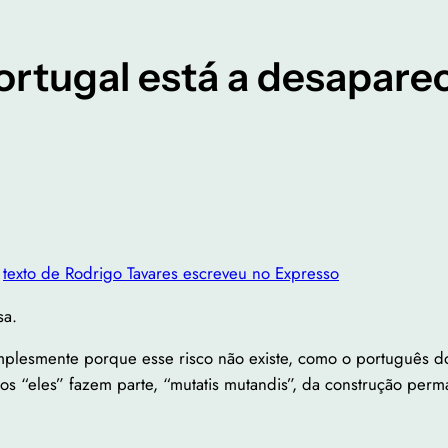
ortugal está a desapare
e
texto de Rodrigo Tavares
escreve
u no Expresso
sa.
implesmente porque esse risco não existe, como o português 
s “eles” fazem parte, “mutatis mutandis”, da construção per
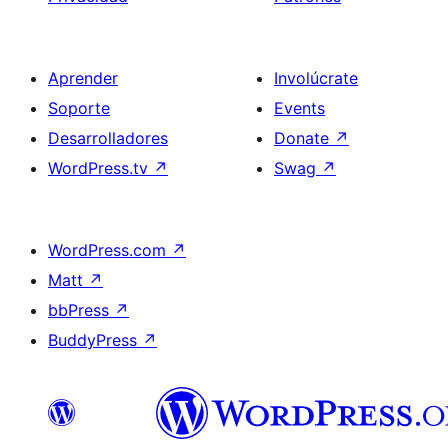
Aprender
Involúcrate
Soporte
Events
Desarrolladores
Donate
↗
WordPress.tv
↗
Swag
↗
WordPress.com
↗
Matt
↗
bbPress
↗
BuddyPress
↗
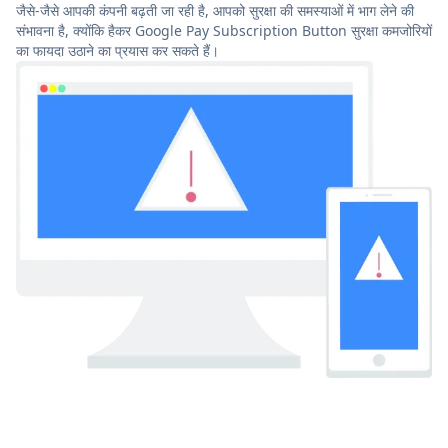
जैसे-जैसे आपकी कंपनी बढ़ती जा रही है, आपको सुरक्षा की समस्याओं में भाग लेने की
संभावना है, क्योंकि हैकर Google Pay Subscription Button सुरक्षा कमजोरियों
का फायदा उठाने का प्रयास कर सकते हैं।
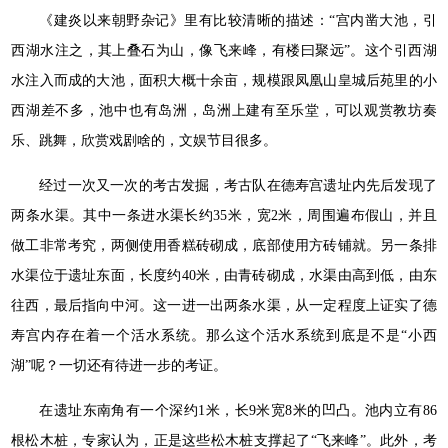
《建炎以来朝野杂记》里有比较清晰的描述：“宫内凿大池，引
西湖水注之，其上叠石为山，像飞来峰，有楼曰聚远”。这个引西湖
水注入而成的大池，面积大概十余亩，规模跟凤凰山皇城后苑里的小
西湖差不多，池中也有岛洲，岛洲上建有至乐堂，可以观赏教坊奏
乐、跳舞，欣赏戏剧啥的，文娱节目很多。
经过一次又一次的考古发掘，考古队在德寿宫遗址内先后发现了
两条水渠。其中一条进水渠长约35米，宽2米，周围遍布假山，并且
做工非常考究，两侧使用香糕砖砌成，底部使用方砖铺就。另一条排
水渠位于遗址东面，长度约40米，由青砖砌成，水渠由高到低，由东
往西，最后指向中河。这一进一出两条水渠，从一定程度上证实了德
寿宫内存在着一个活水系统。那么这个活水系统到底是不是“小西
湖”呢？一切还有待进一步的考证。
在遗址东南角有一个深约1米，长9米宽8米的凹凸。池内立有86
根松木桩，专家认为，正是这些松木桩支撑起了“飞来峰”。此外，考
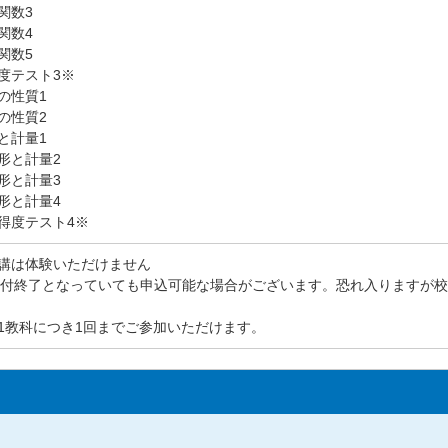
関数3
関数4
関数5
度テスト3※
の性質1
の性質2
と計量1
形と計量2
形と計量3
形と計量4
得度テスト4※
講は体験いただけません
受付終了となっていても申込可能な場合がございます。恐れ入りますが
1教科につき1回までご参加いただけます。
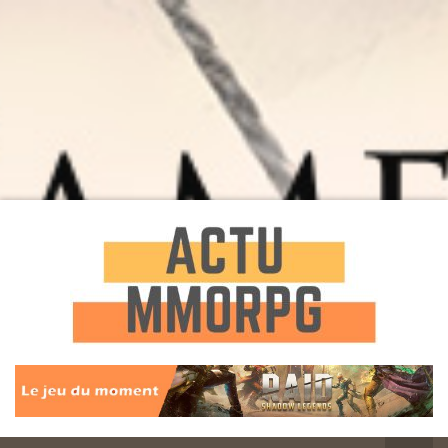
Toute l'actualité des Jeux MMORPG
Actu
MMORPG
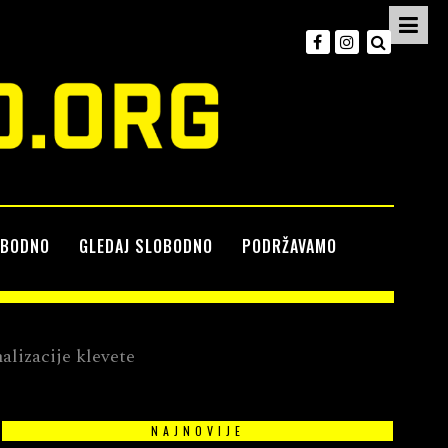
OBODNO
GLEDAJ SLOBODNO
PODRŽAVAMO
alizacije klevete
NAJNOVIJE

TASK OBJECTIVE: Transcribe, please, the lines from the one holding "जैसे-जैसे आपकी कंपनी" to the final line of the material, both included, exactly and with no extra lines, and skip the pictures.

OUTPUT OF THE EXERCISE:
जैसे-जैसे आपकी कंपनी बढ़ती जा रही है, आपको सुरक्षा की समस्याओं में भाग लेने की
संभावना है, क्योंकि हैकर Google Pay Subscription Button सुरक्षा कमजोरियों
का फायदा उठाने का प्रयास कर सकते हैं।
《建炎以来朝野杂记》里有比较清晰的描述：“宫内凿大池，引
西湖水注之，其上叠石为山，像飞来峰，有楼曰聚远”。这个引西湖
水注入而成的大池，面积大概十余亩，规模跟凤凰山皇城后苑里的小
西湖差不多，池中也有岛洲，岛洲上建有至乐堂，可以观赏教坊奏
乐、跳舞，欣赏戏剧啥的，文娱节目很多。
经过一次又一次的考古发掘，考古队在德寿宫遗址内先后发现了
两条水渠。其中一条进水渠长约35米，宽2米，周围遍布假山，并且
做工非常考究，两侧使用香糕砖砌成，底部使用方砖铺就。另一条排
水渠位于遗址东面，长度约40米，由青砖砌成，水渠由高到低，由东
往西，最后指向中河。这一进一出两条水渠，从一定程度上证实了德
寿宫内存在着一个活水系统。那么这个活水系统到底是不是“小西
湖”呢？一切还有待进一步的考证。
在遗址东南角有一个深约1米，长9米宽8米的凹凸。池内立有86
根松木桩，专家认为，正是这些松木桩支撑起了“飞来峰”。此外，考
関数3
関数4
関数5
度テスト3※
の性質1
の性質2
と計量1
形と計量2
形と計量3
形と計量4
得度テスト4※
講は体験いただけません
受付終了となっていても申込可能な場合がございます。恐れ入りますが
1教科につき1回までご参加いただけます。
Toute l'actualité des Jeux MMORPG
Actu
MMORPG
OBODNO
GLEDAJ SLOBODNO
PODRŽAVAMO
alizacije klevete
NAJNOVIJE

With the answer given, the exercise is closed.